+++ Dataset content +++
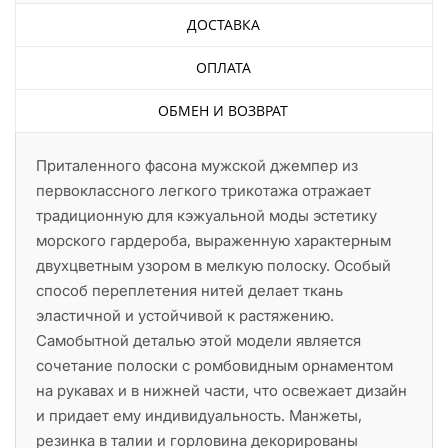
ДОСТАВКА
ОПЛАТА
ОБМЕН И ВОЗВРАТ
Приталенного фасона мужской джемпер из
первоклассного легкого трикотажа отражает
традиционную для кэжуальной моды эстетику
морского гардероба, выраженную характерным
двухцветным узором в мелкую полоску. Особый
способ переплетения нитей делает ткань
эластичной и устойчивой к растяжению.
Самобытной деталью этой модели является
сочетание полоски с ромбовидным орнаментом
на рукавах и в нижней части, что освежает дизайн
и придает ему индивидуальность. Манжеты,
резинка в талии и горловина декорированы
+++
Repeat each record verbatim, pictures excluded.

ДОСТАВКА
ОПЛАТА
ОБМЕН И ВОЗВРАТ
Приталенного фасона мужской джемпер из
первоклассного легкого трикотажа отражает
традиционную для кэжуальной моды эстетику
морского гардероба, выраженную характерным
двухцветным узором в мелкую полоску. Особый
способ переплетения нитей делает ткань
эластичной и устойчивой к растяжению.
Самобытной деталью этой модели является
сочетание полоски с ромбовидным орнаментом
на рукавах и в нижней части, что освежает дизайн
и придает ему индивидуальность. Манжеты,
резинка в талии и горловина декорированы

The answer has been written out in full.